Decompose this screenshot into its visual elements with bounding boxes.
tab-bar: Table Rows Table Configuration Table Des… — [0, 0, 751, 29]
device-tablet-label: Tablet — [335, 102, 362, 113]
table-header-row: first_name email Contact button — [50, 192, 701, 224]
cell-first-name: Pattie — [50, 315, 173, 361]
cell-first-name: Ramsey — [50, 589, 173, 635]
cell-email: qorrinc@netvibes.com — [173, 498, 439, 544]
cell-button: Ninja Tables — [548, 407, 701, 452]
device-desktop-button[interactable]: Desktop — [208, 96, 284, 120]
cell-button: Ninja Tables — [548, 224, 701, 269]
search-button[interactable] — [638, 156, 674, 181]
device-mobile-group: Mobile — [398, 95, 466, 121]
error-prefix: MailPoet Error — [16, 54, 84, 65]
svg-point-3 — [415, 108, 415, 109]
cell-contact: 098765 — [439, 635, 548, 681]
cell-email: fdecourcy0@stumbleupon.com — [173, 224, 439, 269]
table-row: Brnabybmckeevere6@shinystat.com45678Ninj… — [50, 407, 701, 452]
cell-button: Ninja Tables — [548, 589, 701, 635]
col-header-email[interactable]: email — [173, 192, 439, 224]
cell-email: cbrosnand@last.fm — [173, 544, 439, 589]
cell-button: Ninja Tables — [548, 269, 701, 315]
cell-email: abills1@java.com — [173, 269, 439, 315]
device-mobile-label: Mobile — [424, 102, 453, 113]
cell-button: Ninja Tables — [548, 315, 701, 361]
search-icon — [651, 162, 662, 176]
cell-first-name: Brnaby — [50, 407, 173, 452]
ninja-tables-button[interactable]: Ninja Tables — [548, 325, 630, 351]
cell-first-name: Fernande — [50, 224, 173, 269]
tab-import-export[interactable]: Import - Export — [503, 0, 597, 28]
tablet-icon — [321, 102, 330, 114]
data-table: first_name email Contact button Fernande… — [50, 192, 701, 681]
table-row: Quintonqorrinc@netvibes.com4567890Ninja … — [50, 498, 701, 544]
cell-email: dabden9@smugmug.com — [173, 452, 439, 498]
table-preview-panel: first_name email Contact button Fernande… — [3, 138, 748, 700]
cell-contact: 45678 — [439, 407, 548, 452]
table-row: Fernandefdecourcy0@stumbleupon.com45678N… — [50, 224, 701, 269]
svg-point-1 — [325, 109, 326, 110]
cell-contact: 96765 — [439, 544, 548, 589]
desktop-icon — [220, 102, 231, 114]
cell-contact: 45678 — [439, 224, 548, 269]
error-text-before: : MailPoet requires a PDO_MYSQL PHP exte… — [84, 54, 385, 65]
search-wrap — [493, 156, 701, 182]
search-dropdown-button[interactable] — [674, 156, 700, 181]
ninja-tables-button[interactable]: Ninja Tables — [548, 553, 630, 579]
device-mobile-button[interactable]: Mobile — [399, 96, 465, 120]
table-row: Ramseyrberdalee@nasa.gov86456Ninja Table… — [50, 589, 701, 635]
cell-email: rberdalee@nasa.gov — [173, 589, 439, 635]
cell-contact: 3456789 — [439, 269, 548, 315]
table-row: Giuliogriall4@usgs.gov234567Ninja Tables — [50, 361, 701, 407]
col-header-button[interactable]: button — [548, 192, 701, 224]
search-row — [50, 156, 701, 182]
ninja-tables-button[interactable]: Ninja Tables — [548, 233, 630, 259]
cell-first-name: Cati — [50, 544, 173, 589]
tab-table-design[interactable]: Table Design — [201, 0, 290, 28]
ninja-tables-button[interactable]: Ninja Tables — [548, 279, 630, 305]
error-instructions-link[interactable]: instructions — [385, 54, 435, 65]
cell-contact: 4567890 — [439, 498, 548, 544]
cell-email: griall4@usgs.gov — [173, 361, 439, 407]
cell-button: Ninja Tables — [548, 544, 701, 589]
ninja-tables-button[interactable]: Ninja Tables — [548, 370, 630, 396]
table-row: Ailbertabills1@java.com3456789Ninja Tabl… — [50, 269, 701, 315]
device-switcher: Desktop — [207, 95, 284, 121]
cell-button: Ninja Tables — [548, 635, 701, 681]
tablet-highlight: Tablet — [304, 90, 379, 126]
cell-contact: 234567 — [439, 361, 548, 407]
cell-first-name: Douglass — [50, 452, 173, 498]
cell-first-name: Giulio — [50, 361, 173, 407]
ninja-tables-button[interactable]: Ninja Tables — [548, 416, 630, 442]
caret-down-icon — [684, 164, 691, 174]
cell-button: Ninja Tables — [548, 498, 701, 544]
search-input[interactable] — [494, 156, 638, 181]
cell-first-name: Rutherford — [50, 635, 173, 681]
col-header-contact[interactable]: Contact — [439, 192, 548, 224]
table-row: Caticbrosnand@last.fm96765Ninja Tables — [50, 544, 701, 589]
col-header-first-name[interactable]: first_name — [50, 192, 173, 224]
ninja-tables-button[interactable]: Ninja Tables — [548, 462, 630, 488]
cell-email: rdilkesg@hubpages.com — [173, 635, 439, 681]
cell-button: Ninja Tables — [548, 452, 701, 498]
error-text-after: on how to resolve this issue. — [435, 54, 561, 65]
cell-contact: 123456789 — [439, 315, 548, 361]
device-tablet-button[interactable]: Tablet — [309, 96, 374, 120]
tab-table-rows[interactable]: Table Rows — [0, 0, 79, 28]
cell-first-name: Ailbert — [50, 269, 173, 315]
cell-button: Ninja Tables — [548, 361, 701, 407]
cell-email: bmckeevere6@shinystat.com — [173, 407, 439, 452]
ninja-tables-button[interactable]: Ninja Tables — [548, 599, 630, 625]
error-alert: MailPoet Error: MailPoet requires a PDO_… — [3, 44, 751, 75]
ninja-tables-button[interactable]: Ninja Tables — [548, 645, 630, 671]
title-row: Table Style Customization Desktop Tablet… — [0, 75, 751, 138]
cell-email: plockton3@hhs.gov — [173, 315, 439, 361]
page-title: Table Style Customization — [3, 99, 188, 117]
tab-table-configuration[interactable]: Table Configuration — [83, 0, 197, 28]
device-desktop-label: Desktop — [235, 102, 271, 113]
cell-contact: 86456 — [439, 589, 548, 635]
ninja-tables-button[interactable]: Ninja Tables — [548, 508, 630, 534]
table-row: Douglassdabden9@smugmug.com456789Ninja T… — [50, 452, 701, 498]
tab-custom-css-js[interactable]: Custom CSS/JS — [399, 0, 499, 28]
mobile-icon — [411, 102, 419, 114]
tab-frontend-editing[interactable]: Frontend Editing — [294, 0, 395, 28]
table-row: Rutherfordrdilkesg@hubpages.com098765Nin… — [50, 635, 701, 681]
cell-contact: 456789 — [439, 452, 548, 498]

+--

→ EXERCISE GOAL: Reproduce the records above word for word.

→ RESPONSE TO THIS EXERCISE:
Decompose this screenshot into its visual elements with bounding boxes.
tab-bar: Table Rows Table Configuration Table Des… — [0, 0, 751, 29]
device-tablet-label: Tablet — [335, 102, 362, 113]
table-header-row: first_name email Contact button — [50, 192, 701, 224]
cell-first-name: Pattie — [50, 315, 173, 361]
cell-first-name: Ramsey — [50, 589, 173, 635]
cell-email: qorrinc@netvibes.com — [173, 498, 439, 544]
cell-button: Ninja Tables — [548, 407, 701, 452]
device-desktop-button[interactable]: Desktop — [208, 96, 284, 120]
cell-button: Ninja Tables — [548, 224, 701, 269]
search-button[interactable] — [638, 156, 674, 181]
device-mobile-group: Mobile — [398, 95, 466, 121]
error-prefix: MailPoet Error — [16, 54, 84, 65]
svg-point-3 — [415, 108, 415, 109]
cell-contact: 098765 — [439, 635, 548, 681]
cell-email: fdecourcy0@stumbleupon.com — [173, 224, 439, 269]
table-row: Brnabybmckeevere6@shinystat.com45678Ninj… — [50, 407, 701, 452]
cell-button: Ninja Tables — [548, 589, 701, 635]
col-header-email[interactable]: email — [173, 192, 439, 224]
cell-email: cbrosnand@last.fm — [173, 544, 439, 589]
cell-button: Ninja Tables — [548, 269, 701, 315]
cell-email: abills1@java.com — [173, 269, 439, 315]
device-mobile-label: Mobile — [424, 102, 453, 113]
cell-button: Ninja Tables — [548, 315, 701, 361]
search-icon — [651, 162, 662, 176]
cell-first-name: Brnaby — [50, 407, 173, 452]
ninja-tables-button[interactable]: Ninja Tables — [548, 325, 630, 351]
cell-first-name: Fernande — [50, 224, 173, 269]
tab-import-export[interactable]: Import - Export — [503, 0, 597, 28]
tablet-icon — [321, 102, 330, 114]
data-table: first_name email Contact button Fernande… — [50, 192, 701, 681]
table-row: Quintonqorrinc@netvibes.com4567890Ninja … — [50, 498, 701, 544]
cell-email: dabden9@smugmug.com — [173, 452, 439, 498]
table-preview-panel: first_name email Contact button Fernande… — [3, 138, 748, 700]
cell-contact: 45678 — [439, 407, 548, 452]
table-row: Fernandefdecourcy0@stumbleupon.com45678N… — [50, 224, 701, 269]
svg-point-1 — [325, 109, 326, 110]
cell-contact: 96765 — [439, 544, 548, 589]
desktop-icon — [220, 102, 231, 114]
cell-contact: 45678 — [439, 224, 548, 269]
error-text-before: : MailPoet requires a PDO_MYSQL PHP exte… — [84, 54, 385, 65]
search-wrap — [493, 156, 701, 182]
search-dropdown-button[interactable] — [674, 156, 700, 181]
ninja-tables-button[interactable]: Ninja Tables — [548, 553, 630, 579]
device-mobile-button[interactable]: Mobile — [399, 96, 465, 120]
table-row: Ramseyrberdalee@nasa.gov86456Ninja Table… — [50, 589, 701, 635]
cell-email: rberdalee@nasa.gov — [173, 589, 439, 635]
cell-contact: 3456789 — [439, 269, 548, 315]
table-row: Giuliogriall4@usgs.gov234567Ninja Tables — [50, 361, 701, 407]
col-header-button[interactable]: button — [548, 192, 701, 224]
search-row — [50, 156, 701, 182]
ninja-tables-button[interactable]: Ninja Tables — [548, 233, 630, 259]
cell-first-name: Cati — [50, 544, 173, 589]
tab-table-design[interactable]: Table Design — [201, 0, 290, 28]
ninja-tables-button[interactable]: Ninja Tables — [548, 279, 630, 305]
error-instructions-link[interactable]: instructions — [385, 54, 435, 65]
cell-contact: 4567890 — [439, 498, 548, 544]
cell-email: griall4@usgs.gov — [173, 361, 439, 407]
cell-button: Ninja Tables — [548, 544, 701, 589]
ninja-tables-button[interactable]: Ninja Tables — [548, 370, 630, 396]
table-row: Ailbertabills1@java.com3456789Ninja Tabl… — [50, 269, 701, 315]
device-switcher: Desktop — [207, 95, 284, 121]
cell-button: Ninja Tables — [548, 635, 701, 681]
tablet-highlight: Tablet — [304, 90, 379, 126]
cell-contact: 234567 — [439, 361, 548, 407]
cell-first-name: Douglass — [50, 452, 173, 498]
cell-first-name: Giulio — [50, 361, 173, 407]
ninja-tables-button[interactable]: Ninja Tables — [548, 416, 630, 442]
caret-down-icon — [684, 164, 691, 174]
cell-button: Ninja Tables — [548, 498, 701, 544]
search-input[interactable] — [494, 156, 638, 181]
cell-first-name: Rutherford — [50, 635, 173, 681]
col-header-contact[interactable]: Contact — [439, 192, 548, 224]
table-row: Caticbrosnand@last.fm96765Ninja Tables — [50, 544, 701, 589]
col-header-first-name[interactable]: first_name — [50, 192, 173, 224]
ninja-tables-button[interactable]: Ninja Tables — [548, 462, 630, 488]
cell-email: rdilkesg@hubpages.com — [173, 635, 439, 681]
cell-button: Ninja Tables — [548, 452, 701, 498]
error-text-after: on how to resolve this issue. — [435, 54, 561, 65]
cell-contact: 123456789 — [439, 315, 548, 361]
device-tablet-button[interactable]: Tablet — [309, 96, 374, 120]
tab-table-rows[interactable]: Table Rows — [0, 0, 79, 28]
cell-first-name: Ailbert — [50, 269, 173, 315]
cell-button: Ninja Tables — [548, 361, 701, 407]
cell-email: bmckeevere6@shinystat.com — [173, 407, 439, 452]
ninja-tables-button[interactable]: Ninja Tables — [548, 599, 630, 625]
error-alert: MailPoet Error: MailPoet requires a PDO_… — [3, 44, 751, 75]
ninja-tables-button[interactable]: Ninja Tables — [548, 645, 630, 671]
title-row: Table Style Customization Desktop Tablet… — [0, 75, 751, 138]
cell-email: plockton3@hhs.gov — [173, 315, 439, 361]
page-title: Table Style Customization — [3, 99, 188, 117]
tab-table-configuration[interactable]: Table Configuration — [83, 0, 197, 28]
device-desktop-label: Desktop — [235, 102, 271, 113]
cell-contact: 86456 — [439, 589, 548, 635]
ninja-tables-button[interactable]: Ninja Tables — [548, 508, 630, 534]
table-row: Douglassdabden9@smugmug.com456789Ninja T… — [50, 452, 701, 498]
tab-custom-css-js[interactable]: Custom CSS/JS — [399, 0, 499, 28]
mobile-icon — [411, 102, 419, 114]
tab-frontend-editing[interactable]: Frontend Editing — [294, 0, 395, 28]
table-row: Rutherfordrdilkesg@hubpages.com098765Nin… — [50, 635, 701, 681]
cell-contact: 456789 — [439, 452, 548, 498]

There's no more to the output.